Johannes Veit, originally Jonas Veit (2 March 1790, Berlin – 18 January 1854, Rome) was a German history painter. After 1811, he lived and worked in Rome, where he was a member of the Nazarene movement.

== Life and work ==
He was born to the banker, Simon Veit, and his wife Brendel; daughter of the philosopher, Moses Mendelssohn. After his parents divorced, in 1799, he stayed in Berlin with his father.
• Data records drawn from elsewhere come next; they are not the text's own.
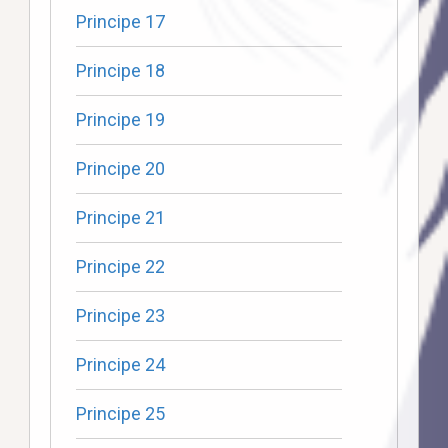
Principe 17
Principe 18
Principe 19
Principe 20
Principe 21
Principe 22
Principe 23
Principe 24
Principe 25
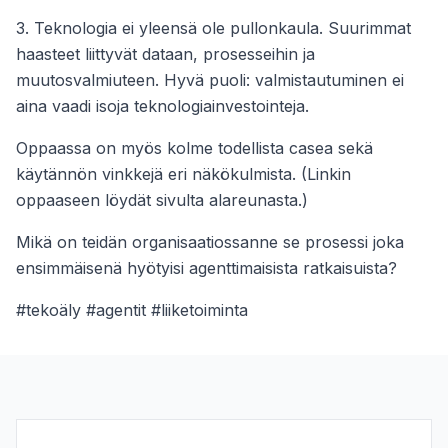
3. Teknologia ei yleensä ole pullonkaula. Suurimmat
haasteet liittyvät dataan, prosesseihin ja
muutosvalmiuteen. Hyvä puoli: valmistautuminen ei
aina vaadi isoja teknologiainvestointeja.
Oppaassa on myös kolme todellista casea sekä
käytännön vinkkejä eri näkökulmista. (Linkin
oppaaseen löydät sivulta alareunasta.)
Mikä on teidän organisaatiossanne se prosessi joka
ensimmäisenä hyötyisi agenttimaisista ratkaisuista?
#tekoäly #agentit #liiketoiminta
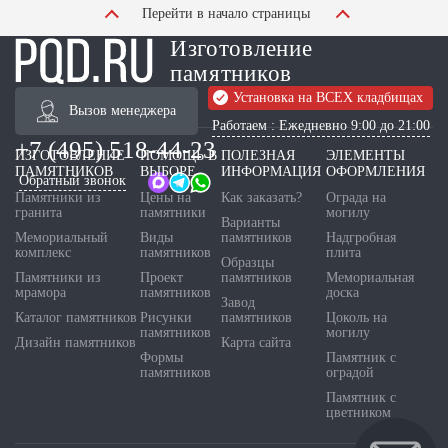
Перейти в начало страницы
Изготовление
памятников
Установка на ВСЕХ кладбищах
Вызов менеджера
Работаем : Ежедневно 9:00 до 21:00
+7 (495) 518-44-23
ИЗГОТОВЛЕНИЕ
ПОМОЩЬ В
ПОЛЕЗНАЯ
ЭЛЕМЕНТЫ
ПАМЯТНИКОВ
ВЫБОРЕ
ИНФОРМАЦИЯ
ОФОРМЛЕНИЯ
Обратный звонок
Памятники из
Цены на
Как заказать?
Ограда на
гранита
памятники
могилу
Варианты
Мемориальный
Виды
памятников
Надгробная
комплекс
памятников
плита
Образцы
Памятники из
Проект
памятников
Мемориальная
мрамора
памятников
доска
Завод
Каталог памятников
Рисунки
памятников
Цоколь на
памятников
могилу
Дизайн памятников
Карта сайта
Формы
Памятник с
памятников
оградой
Памятник с
цветником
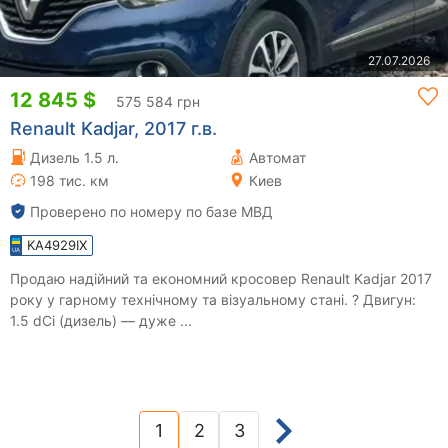
27.07.2026
12 845 $
575 584 грн
Renault Kadjar, 2017 г.в.
Дизель 1.5 л.
Автомат
198 тис. км
Киев
Проверено по номеру по базе МВД
KA4929IX
Продаю надійний та економний кросовер Renault Kadjar 2017
року у гарному технічному та візуальному стані. ? Двигун:
1.5 dCi (дизель) — дуже ...
1
2
3
(current)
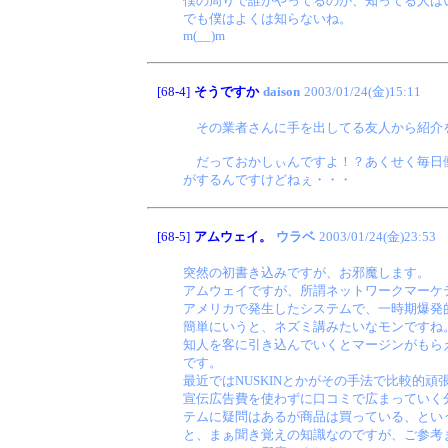
僕の周りで誰かやってるのか、知ってる人は
でも僕はよくは知らないね。
m(__)m
[68-4]
そうですか
daison
2003/01/24(金)15:11
その業者さんに手を出してる友人から紹介を
だっておかしぃんですよ！？あくせく毎日働
がするんですけどねぇ・・・
[68-5]
アムウェイ。
ウラベ
2003/01/24(金)23:53
突然の初書き込みですが、お邪魔します。
アムウェイですが、所謂ネットワークマーケ
アメリカで発生したシステムで、一時期爆発
簡単にいうと、ネズミ講みたいなモンですね
知人を客に引き込んでいくとマージンがもら
です。
最近ではNUSKINとかがその手法で比較的頑
宣伝広告費を使わずに口コミで広まっていく
テムに疑問はあるが商品は買っている、とい
と、まぁ聞き覚えの知識なのですが、ご参考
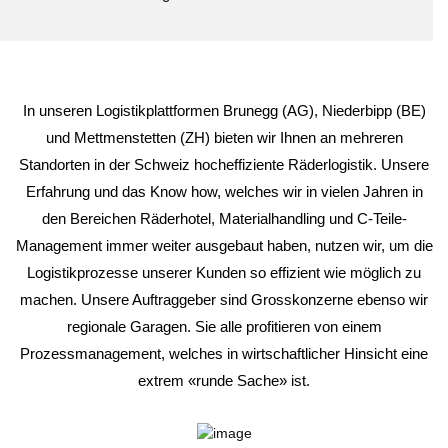
In unseren Logistikplattformen Brunegg (AG), Niederbipp (BE)
und Mettmenstetten (ZH) bieten wir Ihnen an mehreren
Standorten in der Schweiz hocheffiziente Räderlogistik. Unsere
Erfahrung und das Know how, welches wir in vielen Jahren in
den Bereichen Räderhotel, Materialhandling und C-Teile-
Management immer weiter ausgebaut haben, nutzen wir, um die
Logistikprozesse unserer Kunden so effizient wie möglich zu
machen. Unsere Auftraggeber sind Grosskonzerne ebenso wir
regionale Garagen. Sie alle profitieren von einem
Prozessmanagement, welches in wirtschaftlicher Hinsicht eine
extrem «runde Sache» ist.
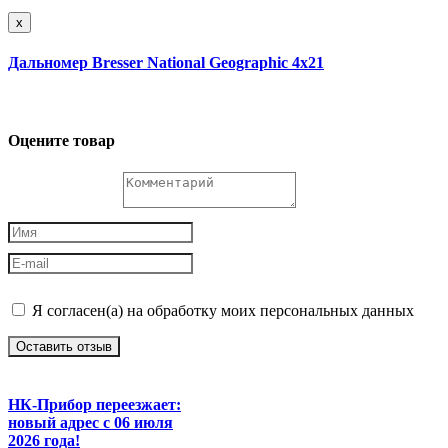
x
Дальномер Bresser National Geographic 4x21
Оцените товар
Я согласен(а) на обработку моих персональных данных
Оставить отзыв
НК-Прибор переезжает:
новый адрес с 06 июля
2026 года!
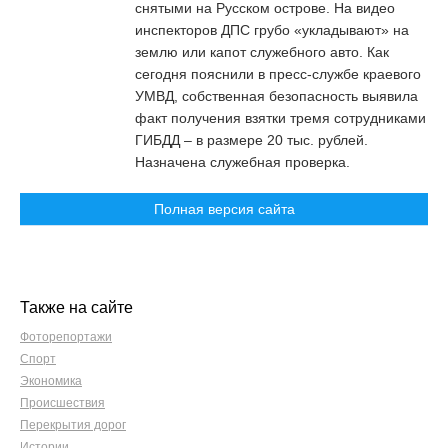
снятыми на Русском острове. На видео
инспекторов ДПС грубо «укладывают» на
землю или капот служебного авто. Как
сегодня пояснили в пресс-службе краевого
УМВД, собственная безопасность выявила
факт получения взятки тремя сотрудниками
ГИБДД – в размере 20 тыс. рублей.
Назначена служебная проверка.
Полная версия сайта
Также на сайте
Фоторепортажи
Спорт
Экономика
Происшествия
Перекрытия дорог
Истории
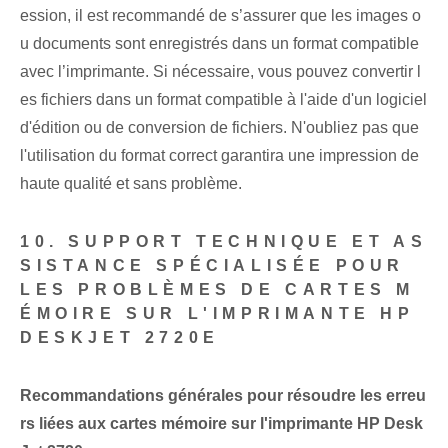
ession, il est recommandé de s’assurer que les images o
u documents sont enregistrés dans un format compatible
avec l’imprimante. Si nécessaire, vous pouvez convertir l
es fichiers dans un format compatible à l'aide d'un logiciel
d'édition ou de conversion de fichiers. N'oubliez pas que
l'utilisation du format correct garantira une impression de
haute qualité et sans problème.
10. SUPPORT TECHNIQUE ET AS
SISTANCE SPÉCIALISÉE POUR
LES PROBLÈMES DE CARTES M
ÉMOIRE SUR L'IMPRIMANTE HP
DESKJET 2720E
Recommandations générales pour résoudre les erreu
rs liées aux cartes mémoire sur l'imprimante HP Desk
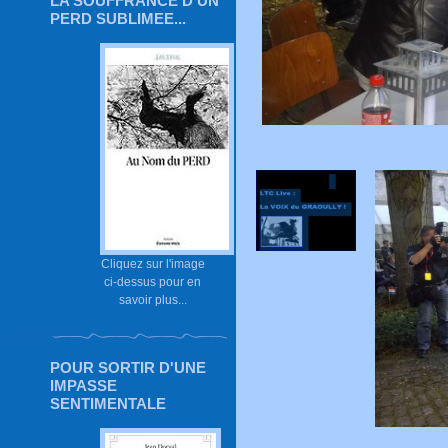
LA SOUFFRANCE D'UN
PERD SUBLIMEE...
Cliquez sur l'image
ci-dessus pour en
savoir plus...
POUR SORTIR D'UNE
IMPASSE
SENTIMENTALE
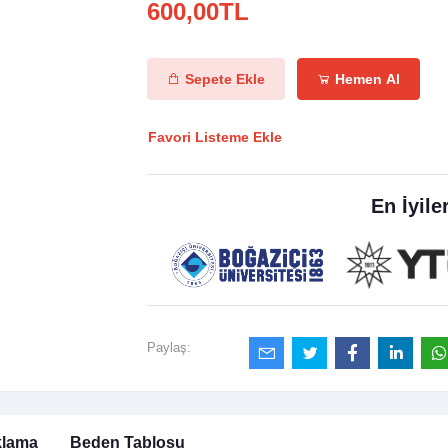
600,00TL
Sepete Ekle
Hemen Al
Favori Listeme Ekle
En İyile
Paylaş:
klama
Beden Tablosu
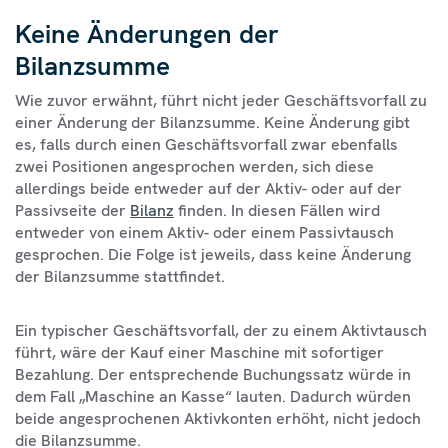
Keine Änderungen der
Bilanzsumme
Wie zuvor erwähnt, führt nicht jeder Geschäftsvorfall zu
einer Änderung der Bilanzsumme. Keine Änderung gibt
es, falls durch einen Geschäftsvorfall zwar ebenfalls
zwei Positionen angesprochen werden, sich diese
allerdings beide entweder auf der Aktiv- oder auf der
Passivseite der
Bilanz
finden. In diesen Fällen wird
entweder von einem Aktiv- oder einem Passivtausch
gesprochen. Die Folge ist jeweils, dass keine Änderung
der Bilanzsumme stattfindet.
Ein typischer Geschäftsvorfall, der zu einem Aktivtausch
führt, wäre der Kauf einer Maschine mit sofortiger
Bezahlung. Der entsprechende Buchungssatz würde in
dem Fall „Maschine an Kasse“ lauten. Dadurch würden
beide angesprochenen Aktivkonten erhöht, nicht jedoch
die Bilanzsumme.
In 1805, he went to Hamburg and began an apprenticeship at Mendelssohn & Co., a private banking firm owned by his uncles, Joseph and Abraham Mendelssohn. Three years later, inspired by his brother Philipp, he decided to take up art instead, and enrolled at the Dresden Academy of Fine Arts, where he studied with Friedrich Matthäi.

In 1810, he and Philipp converted to Catholicism, as their mother had, two years before. It was then, at his baptism, that he took the name "Johannes". The following year, after a brief period working in Vienna, he moved to Rome, although he had originally planned to go to Paris. The occasion for his change of mind was his interest in the works of Gottlieb Schick, who was then living in Rome, and in poor health. Following Schick's return to Stuttgart, he befriended Friedrich Overbeck, and became involved in the Nazarene movement.

He was a slow, painstaking worker, who made very heavy demands on himself. As a result, his output was rather small. One of his most familiar works is an early "Adoration of the Shepherds", at St. Hedwig's Cathedral in Berlin.